[HN Gopher] Calling Rust from Python using PyO3
       ___________________________________________________________________
        
       Calling Rust from Python using PyO3
        
       Author : loige
       Score  : 136 points
       Date   : 2021-11-28 12:50 UTC (10 hours ago)
        
 (HTM) web link (saidvandeklundert.net)
 (TXT) w3m dump (saidvandeklundert.net)
        
       | stabbles wrote:
       | PyO3 is a clever name
        
         | fezzez wrote:
         | I don't get it. What's the pun?
        
           | gopiandcode wrote:
           | FeO3 (Iron Oxide) can be referred to as Rust and presumably
           | the name PyO3 makes reference to that.
        
             | dijit wrote:
             | It's a double pun because -O3 is the highest optimisation
             | level for many compilers.
        
               | cosmic_quanta wrote:
               | This explains why they didn't go with PyO2!
        
           | [deleted]
        
           | barefeg wrote:
           | Python Oxide
        
           | drexlspivey wrote:
           | It's a chemistry pun about the process of oxidation, oxides
           | (such as rust) have a chemical formula of XO3 where X is the
           | oxidized element. The library is called Py Oxide (PyO3) where
           | the oxidized element is Python
        
       | marvinvz wrote:
       | I've been playing around with Rust, PyO3 and Blender the last few
       | days and it has been really nice to use.
        
       | Grollicus wrote:
       | I recently wanted to use some rust crates from Python and decided
       | to give PyO3 a go and I must say it works really well.
       | 
       | Took about one evening to plug it all together and get it
       | running.

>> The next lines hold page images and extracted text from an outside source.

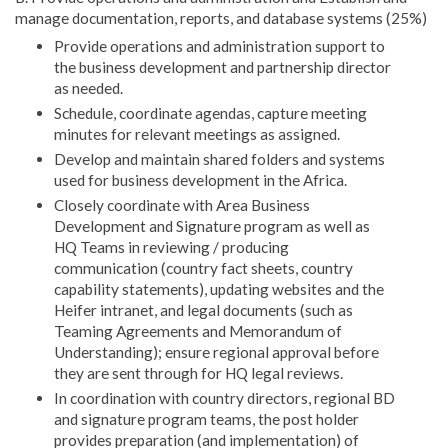
manage documentation, reports, and database systems (25%)
Provide operations and administration support to
the business development and partnership director
as needed.
Schedule, coordinate agendas, capture meeting
minutes for relevant meetings as assigned.
Develop and maintain shared folders and systems
used for business development in the Africa.
Closely coordinate with Area Business
Development and Signature program as well as
HQ Teams in reviewing / producing
communication (country fact sheets, country
capability statements), updating websites and the
Heifer intranet, and legal documents (such as
Teaming Agreements and Memorandum of
Understanding); ensure regional approval before
they are sent through for HQ legal reviews.
In coordination with country directors, regional BD
and signature program teams, the post holder
provides preparation (and implementation) of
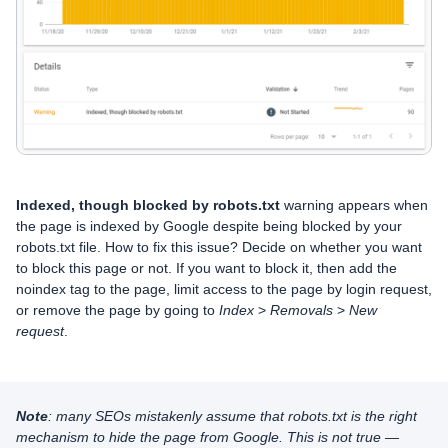
Indexed, though blocked by robots.txt
warning appears when
the page is indexed by Google despite being blocked by your
robots.txt file. How to fix this issue? Decide on whether you want
to block this page or not. If you want to block it, then add the
noindex tag to the page, limit access to the page by login request,
or remove the page by going to
Index
>
Removals
>
New
request
.
Note
: many SEOs mistakenly assume that robots.txt is the right
mechanism to hide the page from Google. This is not true —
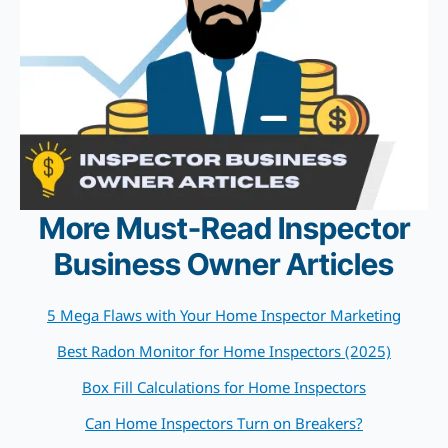
More Must-Read Inspector
Business Owner Articles
5 Mega Flaws with Your Home Inspector Marketing
Best Radon Monitor for Home Inspectors (2025)
Box Fill Calculations for Home Inspectors
Can Home Inspectors Turn on Breakers?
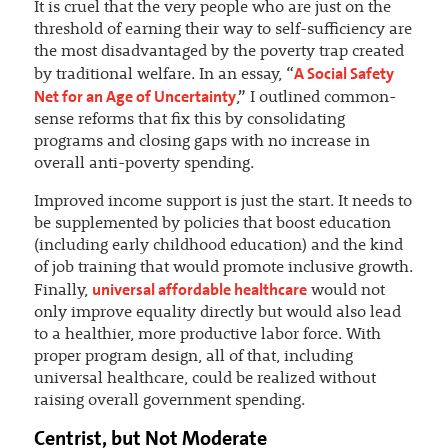
It is cruel that the very people who are just on the
threshold of earning their way to self-sufficiency are
the most disadvantaged by the poverty trap created
A Social Safety
by traditional welfare. In an essay, “
Net for an Age of Uncertainty
,” I outlined common-
sense reforms that fix this by consolidating
programs and closing gaps with no increase in
overall anti-poverty spending.
Improved income support is just the start. It needs to
be supplemented by policies that boost education
(including early childhood education) and the kind
of job training that would promote inclusive growth.
universal affordable healthcare
Finally,
would not
only improve equality directly but would also lead
to a healthier, more productive labor force. With
proper program design, all of that, including
universal healthcare, could be realized without
raising overall government spending.
Centrist, but Not Moderate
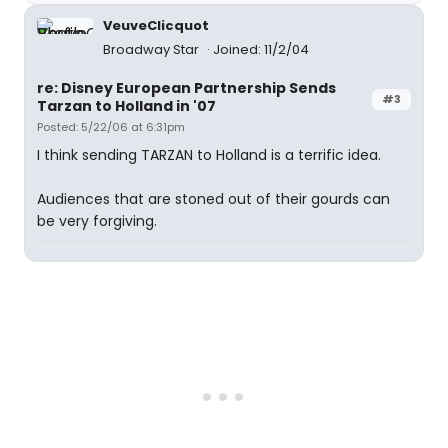
VeuveClicquot
Broadway Star
Joined: 11/2/04
re: Disney European Partnership Sends
#3
Tarzan to Holland in '07
Posted: 5/22/06 at 6:31pm
I think sending TARZAN to Holland is a terrific idea.
Audiences that are stoned out of their gourds can
be very forgiving.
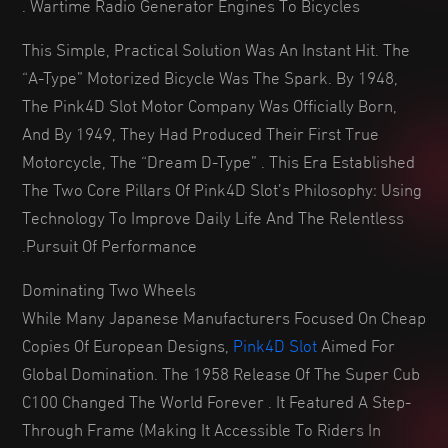
Wartime Radio Generator Engines To Bicycles .
This Simple, Practical Solution Was An Instant Hit. The
“A-Type” Motorized Bicycle Was The Spark. By 1948,
The Pink4D Slot Motor Company Was Officially Born,
And By 1949, They Had Produced Their First True
Motorcycle, The “Dream D-Type” . This Era Established
The Two Core Pillars Of Pink4D Slot’s Philosophy: Using
Technology To Improve Daily Life And The Relentless
Pursuit Of Performance.
Dominating Two Wheels
While Many Japanese Manufacturers Focused On Cheap
Copies Of European Designs,
Pink4D Slot
Aimed For
Global Domination. The 1958 Release Of The Super Cub
C100 Changed The World Forever . It Featured A Step-
Through Frame (making It Accessible To Riders In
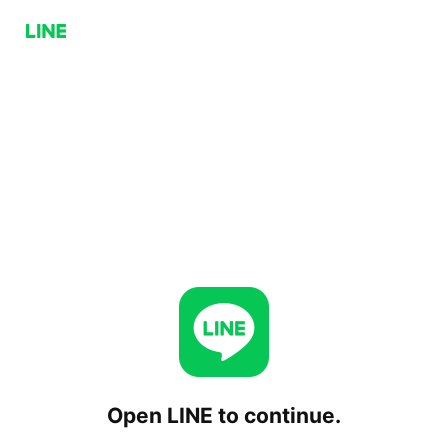
Open LINE to continue.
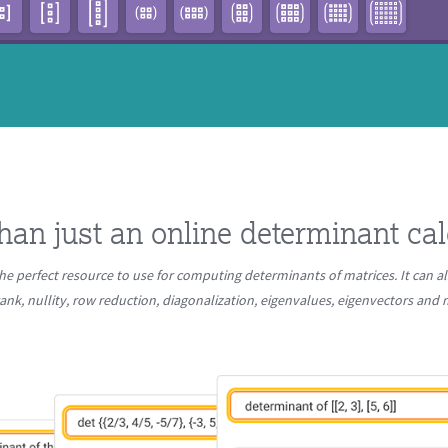
han just an online determinant cal
he perfect resource to use for computing determinants of matrices. It can al
ank, nullity, row reduction, diagonalization, eigenvalues, eigenvectors an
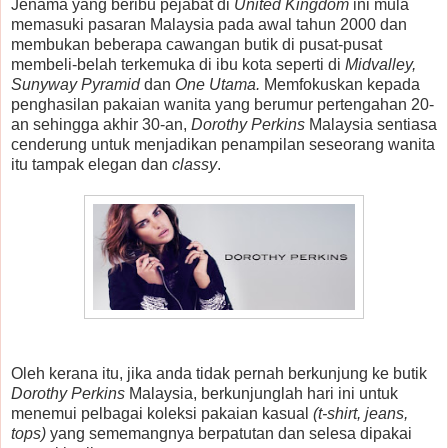
Jenama yang beribu pejabat di
United Kingdom
ini mula
memasuki pasaran Malaysia pada awal tahun 2000 dan
membukan beberapa cawangan butik di pusat-pusat
membeli-belah terkemuka di ibu kota seperti di
Midvalley,
Sunyway Pyramid
dan
One Utama.
Memfokuskan kepada
penghasilan pakaian wanita yang berumur pertengahan 20-
an sehingga akhir 30-an,
Dorothy Perkins
Malaysia sentiasa
cenderung untuk menjadikan penampilan seseorang wanita
itu tampak elegan dan
classy
.
Oleh kerana itu, jika anda tidak pernah berkunjung ke butik
Dorothy Perkins
Malaysia, berkunjunglah hari ini untuk
menemui pelbagai koleksi pakaian kasual
(t-shirt, jeans,
tops)
yang sememangnya berpatutan dan selesa dipakai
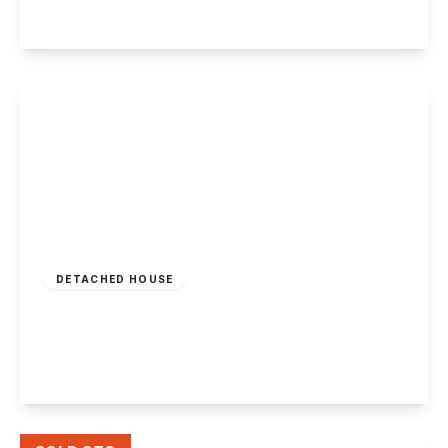
View Details
Offers Over
£770,000
Freehold
DETACHED HOUSE
Hillside, Castle Donington
4
3
3
View Details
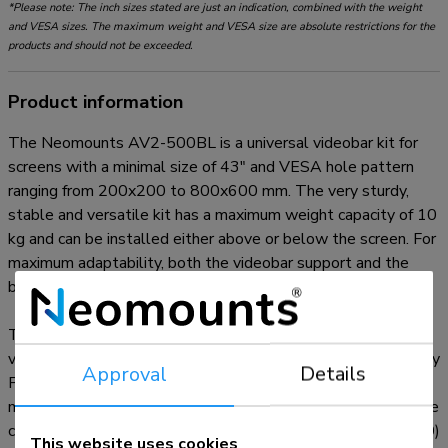
*Please note: The inch sizes stated are just an indication, combined with the weight
and VESA sizes. The maximum weight and VESA size are absolute restrictions for the
products and should not be exceeded.
Product information
The Neomounts AV2-500BL is a universal videobar kit for
screens with a minimal size of 43" and VESA hole pattern
ranging from 200x200 to 800x600 mm. The very sturdy,
stable and versatile kit has a maximum weight capacity of 10
kg and can be installed either above or below the screen. For
maximum adaptability, both the videobar support and the
backplate brackets can be independently adjusted in height.
The AV2-500BL videobar kit is compatible with most
videobars*, PTZ cams and soundbars, including Logitech Rally
Approval
Details
Plus speakers. To ensure a wide mounting applicability, the
mounting holes can vary in width and height. The VESA frame
can be adjusted both in height and width (200/400/600/800)
This website uses cookies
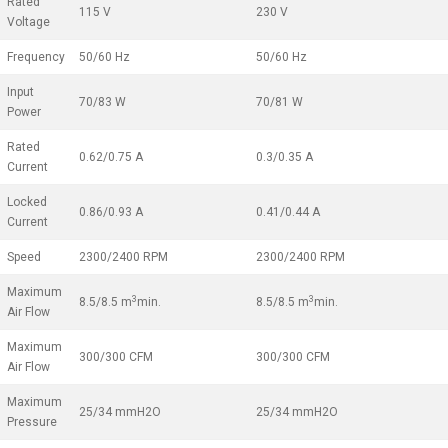
Rated
115 V
230 V
Voltage
Frequency
50/60 Hz
50/60 Hz
Input
70/83 W
70/81 W
Power
Rated
0.62/0.75 A
0.3/0.35 A
Current
Locked
0.86/0.93 A
0.41/0.44 A
Current
Speed
2300/2400 RPM
2300/2400 RPM
Maximum
3
3
8.5/8.5 m
min.
8.5/8.5 m
min.
Air Flow
Maximum
300/300 CFM
300/300 CFM
Air Flow
Maximum
25/34 mmH2O
25/34 mmH2O
Pressure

The guide at pyo3.rs was really helpful and maturin to
       | build binary packages just works. You pass in python types and
       | they arrive as rust-native types. Makes writing code feel very
       | native.
       | 
       | The result: https://github.com/Grollicus/pyttfwrap takes a string
       | and splits it as it would wrap when rendered with a given TTF
       | font. Most of the code is about keeping a reference to the loaded
       | font as that's an expensive operation.
       | 
       | Was some great fun and I'm sure I'll use it some more.
        
       | rdedev wrote:
       | Check out apache arrow in rust for transferring large amounts
       | data between rust and python. With it you can get zero copy
       | transfers between the languages. Afaik there is some performance
       | penalty involved when converting python types to native rust
       | types.
       | 
       | It used to be hard to do such transfers between rust and python
       | using arrow but from v3 or v4, arrow implementation in rust
       | started supporting the c data interface. Creating the array in
       | rust and sending it to python might involve leaking a boxed
       | object though
       | 
       | Check this out if you want to see how
       | https://github.com/jhoekx/python-rust-arrow-interop-example/...
        
         | wrcwill wrote:
         | i was using rust numpy for this, i wonder how much faster this
         | is and if it supports passing arrays of strings
        
           | rdedev wrote:
           | Yup. It supports arrays of strings.
           | 
           | https://docs.rs/arrow/6.2.0/arrow/array/type.LargeStringArra.
           | ..
           | 
           | As for performance, YMMV but I think it could be faster since
           | storing a list of strings as a numpy array would involve
           | padding. Arrow arrays can get away without padding
        
       | gravypod wrote:
       | I hope someone creates a rule set for Bazel to automate this
       | stuff. This seems like a really nice way to start rewriting
       | performance critical code in a safe language!
        
         | bytearray64 wrote:
         | I've been using this macro in my personal projects repo:
         | https://pastebin.com/raw/atNtPgwv
         | 
         | The three big gotchas with this are:
         | 
         | - You need to name the rule the same as the module you've
         | exported in Rust
         | 
         | - It creates a copy to get the naming right. You could write an
         | actual rule instead of a macro that just makes a symlink with
         | the right name for Python to pick it up.
         | 
         | - Since the macro just exposes a genrule and isn't a PyInfo
         | provider, you need to add it in the data of the
         | py_library/binary you intend to use it in. Again, could be
         | fixed by an actual rule impl.
        
         | dijit wrote:
         | I've been having difficulty recently trying to get bazel and
         | rust to work together nicely.
         | 
         | It seems like cargo does a lot of heavy lifting w.r.t.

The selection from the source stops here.